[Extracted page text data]
■ ■ ■

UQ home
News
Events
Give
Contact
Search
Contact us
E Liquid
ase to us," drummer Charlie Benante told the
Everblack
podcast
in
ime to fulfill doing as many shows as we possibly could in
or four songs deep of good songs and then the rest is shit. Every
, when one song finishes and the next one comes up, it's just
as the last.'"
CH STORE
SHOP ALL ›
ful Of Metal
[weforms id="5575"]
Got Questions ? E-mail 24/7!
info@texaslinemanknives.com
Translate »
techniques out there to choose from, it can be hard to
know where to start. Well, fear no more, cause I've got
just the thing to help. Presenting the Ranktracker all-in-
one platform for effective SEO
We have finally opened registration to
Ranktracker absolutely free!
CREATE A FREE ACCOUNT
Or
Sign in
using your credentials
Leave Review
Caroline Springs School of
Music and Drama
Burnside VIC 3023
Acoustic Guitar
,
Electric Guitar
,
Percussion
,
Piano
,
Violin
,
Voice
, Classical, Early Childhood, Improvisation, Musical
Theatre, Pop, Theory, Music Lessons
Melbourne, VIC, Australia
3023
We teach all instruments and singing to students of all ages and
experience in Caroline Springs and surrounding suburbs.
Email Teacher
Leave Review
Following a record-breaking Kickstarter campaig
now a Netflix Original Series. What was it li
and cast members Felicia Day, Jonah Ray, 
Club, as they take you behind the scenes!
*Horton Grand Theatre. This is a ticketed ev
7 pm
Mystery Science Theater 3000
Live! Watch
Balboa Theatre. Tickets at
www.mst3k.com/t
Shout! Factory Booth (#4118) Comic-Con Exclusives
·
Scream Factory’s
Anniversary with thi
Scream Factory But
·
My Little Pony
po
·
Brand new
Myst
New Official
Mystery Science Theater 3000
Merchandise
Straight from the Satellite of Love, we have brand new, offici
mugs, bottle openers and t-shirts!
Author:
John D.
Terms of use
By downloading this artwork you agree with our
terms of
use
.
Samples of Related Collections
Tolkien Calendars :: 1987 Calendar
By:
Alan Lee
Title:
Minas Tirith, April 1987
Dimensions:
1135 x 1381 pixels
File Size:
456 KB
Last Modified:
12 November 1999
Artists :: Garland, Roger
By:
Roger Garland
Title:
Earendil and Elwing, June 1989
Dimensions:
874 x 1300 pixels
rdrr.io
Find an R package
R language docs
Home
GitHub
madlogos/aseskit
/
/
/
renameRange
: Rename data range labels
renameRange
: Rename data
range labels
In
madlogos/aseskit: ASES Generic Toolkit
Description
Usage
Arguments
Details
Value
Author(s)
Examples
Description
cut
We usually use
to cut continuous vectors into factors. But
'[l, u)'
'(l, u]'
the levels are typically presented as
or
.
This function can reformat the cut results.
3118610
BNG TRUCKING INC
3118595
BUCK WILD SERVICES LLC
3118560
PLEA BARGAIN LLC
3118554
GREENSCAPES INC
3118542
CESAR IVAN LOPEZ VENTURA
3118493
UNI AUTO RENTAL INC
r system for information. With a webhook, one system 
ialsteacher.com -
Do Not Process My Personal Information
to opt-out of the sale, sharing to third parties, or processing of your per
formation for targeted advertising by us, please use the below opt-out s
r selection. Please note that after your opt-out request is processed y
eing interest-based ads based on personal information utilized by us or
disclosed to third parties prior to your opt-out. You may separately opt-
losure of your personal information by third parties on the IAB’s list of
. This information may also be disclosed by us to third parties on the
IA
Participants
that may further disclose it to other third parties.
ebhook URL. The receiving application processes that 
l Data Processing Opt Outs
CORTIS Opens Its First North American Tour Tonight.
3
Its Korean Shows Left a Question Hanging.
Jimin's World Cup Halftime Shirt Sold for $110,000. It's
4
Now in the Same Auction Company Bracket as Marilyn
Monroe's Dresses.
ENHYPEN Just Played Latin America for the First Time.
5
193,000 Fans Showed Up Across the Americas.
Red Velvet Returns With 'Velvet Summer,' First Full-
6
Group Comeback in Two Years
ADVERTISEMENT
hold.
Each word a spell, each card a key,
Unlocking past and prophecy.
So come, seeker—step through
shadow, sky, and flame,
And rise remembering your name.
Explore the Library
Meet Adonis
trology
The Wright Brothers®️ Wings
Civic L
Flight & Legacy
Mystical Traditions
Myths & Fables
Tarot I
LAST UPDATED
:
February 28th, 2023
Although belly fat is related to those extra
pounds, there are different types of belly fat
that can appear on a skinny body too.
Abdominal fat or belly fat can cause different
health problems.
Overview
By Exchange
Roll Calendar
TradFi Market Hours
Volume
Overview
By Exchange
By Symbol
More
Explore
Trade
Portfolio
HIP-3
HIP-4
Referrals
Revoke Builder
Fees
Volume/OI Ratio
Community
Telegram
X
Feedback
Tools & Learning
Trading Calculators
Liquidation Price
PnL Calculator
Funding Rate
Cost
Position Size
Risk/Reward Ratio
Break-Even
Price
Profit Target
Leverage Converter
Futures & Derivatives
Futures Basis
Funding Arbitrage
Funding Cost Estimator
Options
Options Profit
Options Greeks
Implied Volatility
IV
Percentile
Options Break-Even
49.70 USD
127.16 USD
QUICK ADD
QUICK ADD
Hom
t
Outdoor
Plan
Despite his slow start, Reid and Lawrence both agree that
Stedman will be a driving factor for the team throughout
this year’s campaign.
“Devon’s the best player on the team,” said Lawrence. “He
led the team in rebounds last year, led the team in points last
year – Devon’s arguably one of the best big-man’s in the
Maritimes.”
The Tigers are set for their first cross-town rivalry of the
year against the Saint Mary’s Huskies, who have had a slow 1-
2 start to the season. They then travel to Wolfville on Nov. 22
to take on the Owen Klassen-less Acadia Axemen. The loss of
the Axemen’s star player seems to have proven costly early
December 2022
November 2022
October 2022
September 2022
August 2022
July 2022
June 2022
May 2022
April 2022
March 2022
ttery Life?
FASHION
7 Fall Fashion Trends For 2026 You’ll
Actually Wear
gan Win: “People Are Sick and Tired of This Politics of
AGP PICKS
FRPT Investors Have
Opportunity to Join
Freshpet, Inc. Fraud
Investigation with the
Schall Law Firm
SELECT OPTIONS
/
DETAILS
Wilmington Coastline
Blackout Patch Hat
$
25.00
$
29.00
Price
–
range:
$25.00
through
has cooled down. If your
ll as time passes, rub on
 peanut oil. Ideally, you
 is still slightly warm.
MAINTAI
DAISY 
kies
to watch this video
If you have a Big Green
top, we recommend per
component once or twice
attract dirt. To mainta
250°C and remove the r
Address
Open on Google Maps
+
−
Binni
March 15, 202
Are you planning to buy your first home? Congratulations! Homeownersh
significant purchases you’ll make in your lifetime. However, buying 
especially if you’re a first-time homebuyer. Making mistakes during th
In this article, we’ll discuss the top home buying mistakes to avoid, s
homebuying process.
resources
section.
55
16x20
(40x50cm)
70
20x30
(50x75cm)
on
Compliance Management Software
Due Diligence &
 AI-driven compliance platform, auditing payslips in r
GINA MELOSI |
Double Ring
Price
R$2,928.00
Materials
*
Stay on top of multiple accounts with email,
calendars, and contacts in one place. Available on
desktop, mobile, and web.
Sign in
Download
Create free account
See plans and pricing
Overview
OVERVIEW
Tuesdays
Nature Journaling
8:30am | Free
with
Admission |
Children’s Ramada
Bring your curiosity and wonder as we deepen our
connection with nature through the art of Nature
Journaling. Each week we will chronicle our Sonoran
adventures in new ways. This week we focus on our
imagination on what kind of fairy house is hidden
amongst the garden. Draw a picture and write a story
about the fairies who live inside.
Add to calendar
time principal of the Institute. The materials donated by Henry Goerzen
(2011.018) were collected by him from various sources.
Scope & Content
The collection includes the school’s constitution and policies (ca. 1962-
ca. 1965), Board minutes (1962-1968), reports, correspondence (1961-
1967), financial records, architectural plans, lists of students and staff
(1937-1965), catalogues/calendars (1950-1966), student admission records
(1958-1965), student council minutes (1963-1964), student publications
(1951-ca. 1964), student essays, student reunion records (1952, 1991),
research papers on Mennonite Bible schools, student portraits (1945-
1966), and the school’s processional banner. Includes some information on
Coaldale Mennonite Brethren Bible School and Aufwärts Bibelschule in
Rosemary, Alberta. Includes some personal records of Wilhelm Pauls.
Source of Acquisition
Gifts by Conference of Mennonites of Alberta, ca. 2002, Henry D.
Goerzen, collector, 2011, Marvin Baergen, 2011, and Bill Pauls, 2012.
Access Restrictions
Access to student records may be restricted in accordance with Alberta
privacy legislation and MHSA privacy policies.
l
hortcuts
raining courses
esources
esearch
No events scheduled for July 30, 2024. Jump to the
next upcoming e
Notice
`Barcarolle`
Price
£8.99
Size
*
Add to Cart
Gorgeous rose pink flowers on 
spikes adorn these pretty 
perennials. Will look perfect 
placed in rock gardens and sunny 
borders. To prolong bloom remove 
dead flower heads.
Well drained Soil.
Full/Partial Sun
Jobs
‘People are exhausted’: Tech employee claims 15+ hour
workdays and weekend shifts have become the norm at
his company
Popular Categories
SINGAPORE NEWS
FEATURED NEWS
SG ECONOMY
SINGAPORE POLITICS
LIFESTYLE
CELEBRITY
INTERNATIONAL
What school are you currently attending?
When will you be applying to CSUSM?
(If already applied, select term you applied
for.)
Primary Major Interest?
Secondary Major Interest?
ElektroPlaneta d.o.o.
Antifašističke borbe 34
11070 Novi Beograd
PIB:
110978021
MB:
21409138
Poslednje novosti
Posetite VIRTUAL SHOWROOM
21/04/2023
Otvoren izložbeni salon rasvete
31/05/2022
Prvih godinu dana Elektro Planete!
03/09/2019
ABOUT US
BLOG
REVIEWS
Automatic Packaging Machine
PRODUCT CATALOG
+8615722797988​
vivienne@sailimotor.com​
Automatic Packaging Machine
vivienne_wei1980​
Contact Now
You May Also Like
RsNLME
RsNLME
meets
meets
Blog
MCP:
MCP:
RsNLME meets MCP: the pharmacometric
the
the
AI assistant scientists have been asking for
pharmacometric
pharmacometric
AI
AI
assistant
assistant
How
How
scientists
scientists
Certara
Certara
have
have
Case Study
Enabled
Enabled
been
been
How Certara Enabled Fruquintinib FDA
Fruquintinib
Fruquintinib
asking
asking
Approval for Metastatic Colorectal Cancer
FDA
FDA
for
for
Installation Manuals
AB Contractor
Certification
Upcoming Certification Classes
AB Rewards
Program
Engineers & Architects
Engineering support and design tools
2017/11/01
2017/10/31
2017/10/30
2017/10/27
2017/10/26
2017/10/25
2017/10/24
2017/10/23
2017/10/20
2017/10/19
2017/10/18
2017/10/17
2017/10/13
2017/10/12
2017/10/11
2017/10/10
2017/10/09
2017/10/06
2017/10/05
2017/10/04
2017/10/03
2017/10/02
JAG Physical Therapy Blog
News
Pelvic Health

■ ■ ■

#### Problem statement:
Set down only the lines above that fall between the line holding "Freshpet, Inc. Fraud" and the line holding "Due Diligence &", inclusive, keeping each exact.

#### Expected answer:
Freshpet, Inc. Fraud
Investigation with the
Schall Law Firm
SELECT OPTIONS
/
DETAILS
Wilmington Coastline
Blackout Patch Hat
$
25.00
$
29.00
Price
–
range:
$25.00
through
has cooled down. If your
ll as time passes, rub on
 peanut oil. Ideally, you
 is still slightly warm.
MAINTAI
DAISY 
kies
to watch this video
If you have a Big Green
top, we recommend per
component once or twice
attract dirt. To mainta
250°C and remove the r
Address
Open on Google Maps
+
−
Binni
March 15, 202
Are you planning to buy your first home? Congratulations! Homeownersh
significant purchases you’ll make in your lifetime. However, buying 
especially if you’re a first-time homebuyer. Making mistakes during th
In this article, we’ll discuss the top home buying mistakes to avoid, s
homebuying process.
resources
section.
55
16x20
(40x50cm)
70
20x30
(50x75cm)
on
Compliance Management Software
Due Diligence &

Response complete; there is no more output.